The biggest issue Claudio faces during the pandemic is how to make programs virtual. She said most of her projects are transforming from in-person lab work to remote analysis of existing data.
“I can just envision [them] becoming transactional, and turning into what the gig economy has become.”
Jennifer Clinton is chief executive of Cultural Vistas, an organization that annually hosts 5,000 international interns to work with 1,000 companies, including Google, Adobe and Siemens. She worries that low-quality virtualization of internships will persist after the coronavirus has receded. “We have to be really mindful about providing support to young people.”

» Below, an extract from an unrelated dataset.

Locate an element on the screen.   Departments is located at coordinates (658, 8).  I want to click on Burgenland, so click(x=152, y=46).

Clinton said none of her 2,000 internships already underway have been cancelled. But travel restrictions, visa complications and university closures have caused almost all of her summer programs to be postponed or scrubbed entirely.
“We’re reorganizing ourselves to see what going into fully scaled remote internships would look like,” she said.

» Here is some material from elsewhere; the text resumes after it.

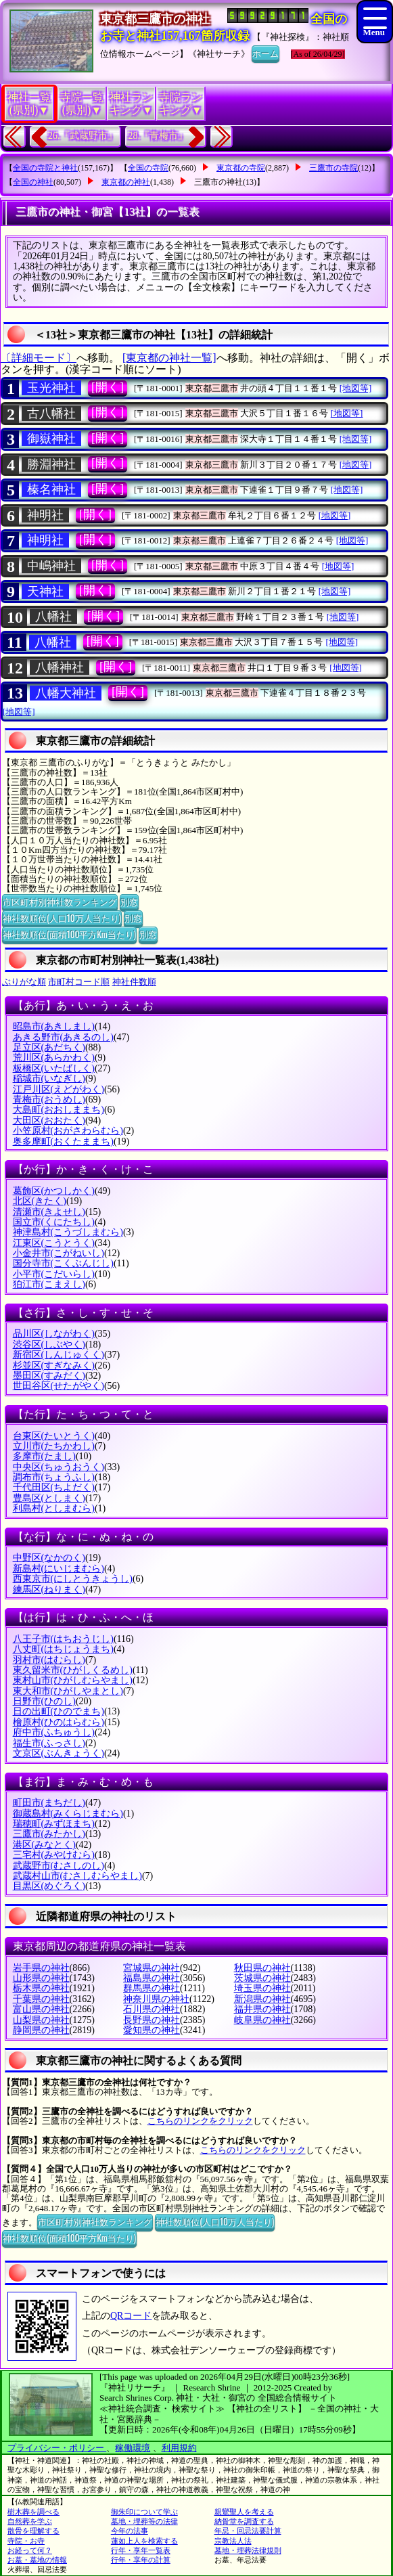  I want to click on 親鸞聖人を考える, so click(244, 2512).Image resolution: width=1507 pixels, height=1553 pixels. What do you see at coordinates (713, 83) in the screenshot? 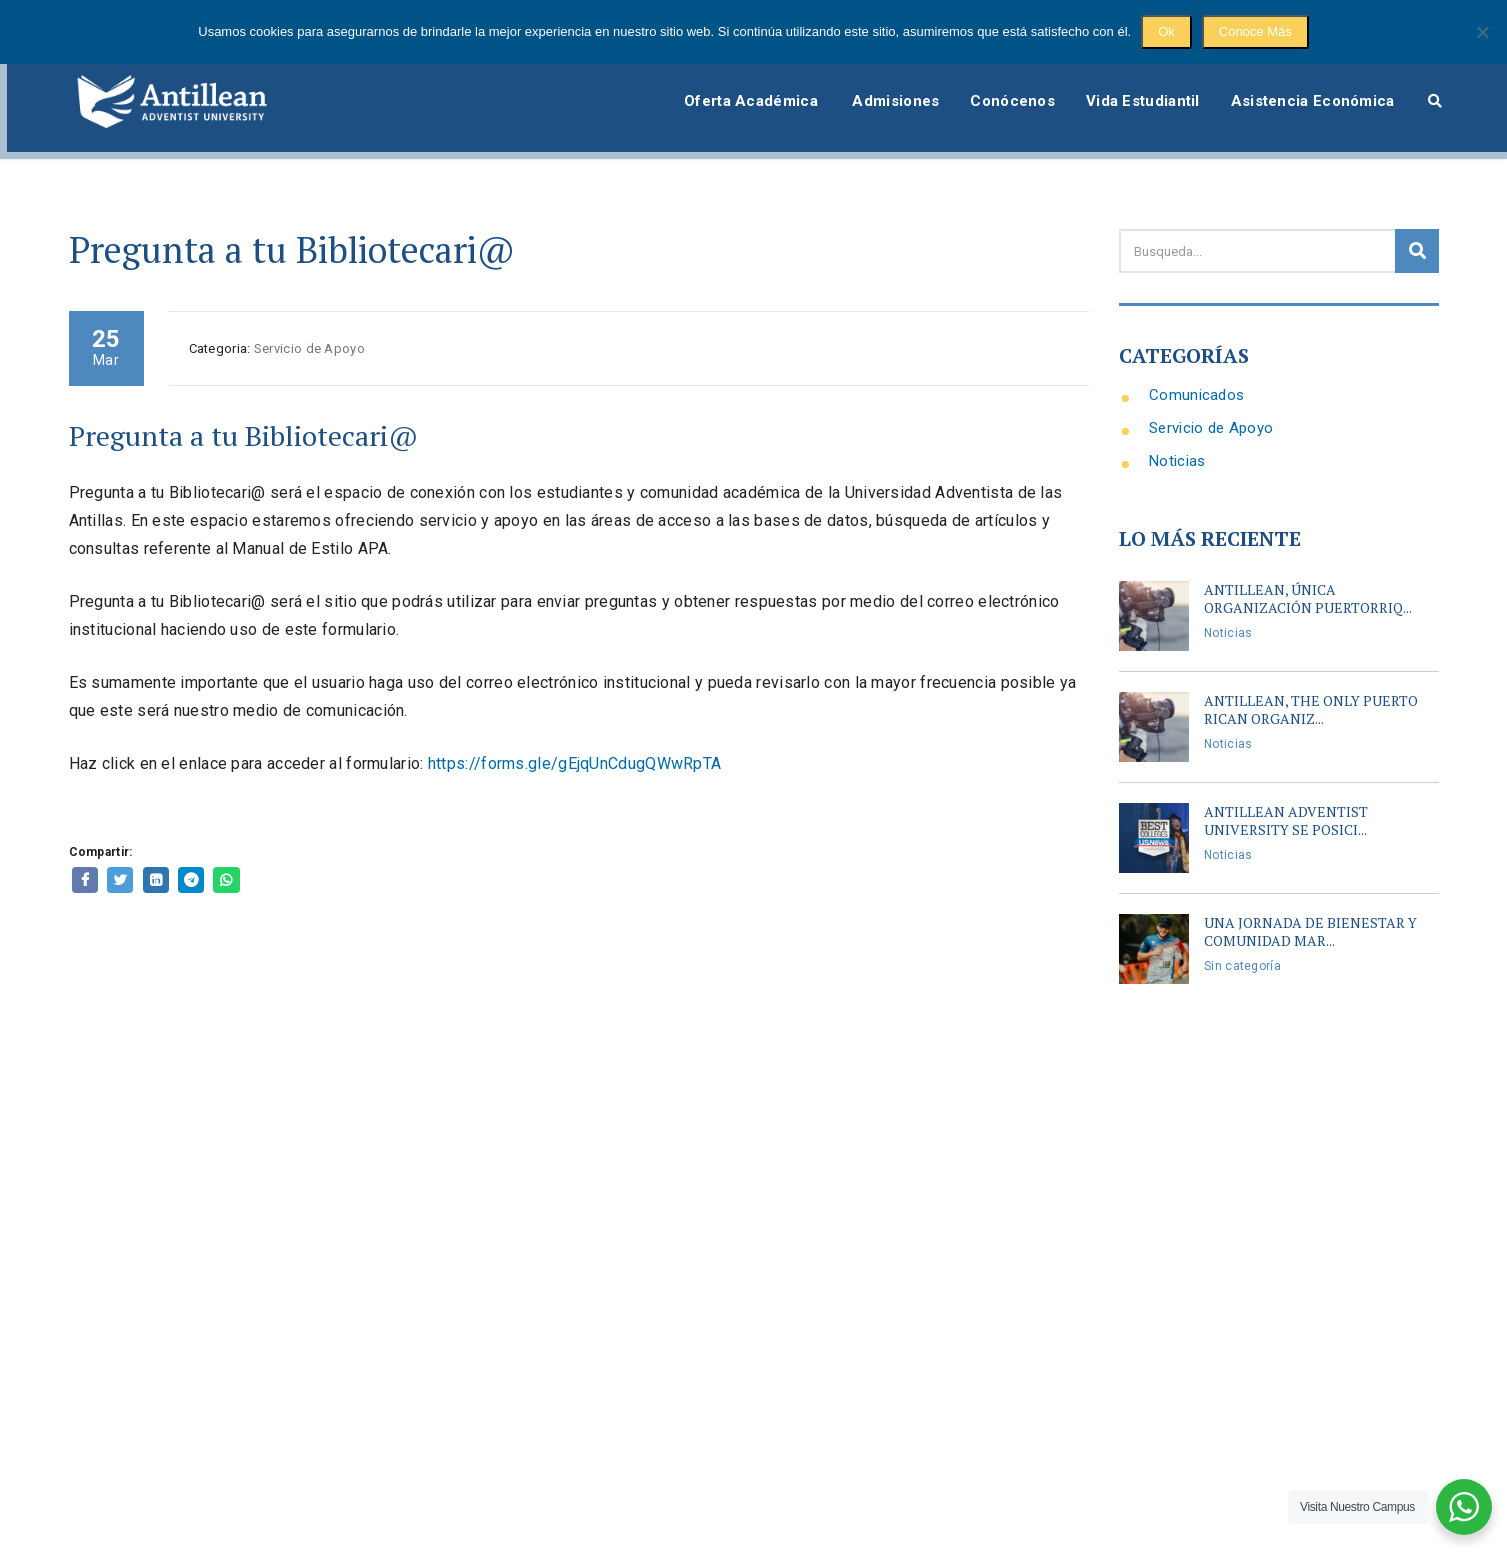
I see `Oferta Académica` at bounding box center [713, 83].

For internships aimed at low-income college students, the answer to the pandemic question has been online skills classes and mentoring. College to Congress places students in Congressional internships, but that’s not feasible in the current climate. CEO Audrey Henson said her program has released an online training program, College to Congress University, available free to all students.
First Workings is pivoting in a similar fashion, shifting its high school internships for lower income youth at companies like Morgan Stanley and Nasdaq to a summer of virtual learning. Each intern will be assigned an online mentor at their company.
Despite the Covid-19 crisis, the demand for internships remains strong as many students worry there won’t be many opportunities in the foreseeable future. Jazmine Valencia, CEO of musician management and marketing firm JV Agency, said she’s been besieged with applications. “I did 20 back-to-back phone interviews yesterday, for ten spots. They are asking to work [immediately], all hours, with indefinite end dates.”
The intern anxiety list is topped by graduate international students already in the U.S. Most are seeking a company to sponsor a long-term visa. More than 40% of the MBA students overseen by Kies at Yale’s New Haven, Connecticut, campus hold international passports, she said. Local Connecticut companies, long overlooked by Yale students for internships, are now suddenly attractive because they don’t require students to relocate during a pandemic.
Kies has been conducting mock virtual interviews, reminding students to dress formally even though their Skype or Facetime interviewer may be in shorts and a t-shirt, or holding a baby. She also counsels them to spot pandemic-related opportunities.
“What organizations have problems that need solving right now?” Kies asks the students. The list is a long one.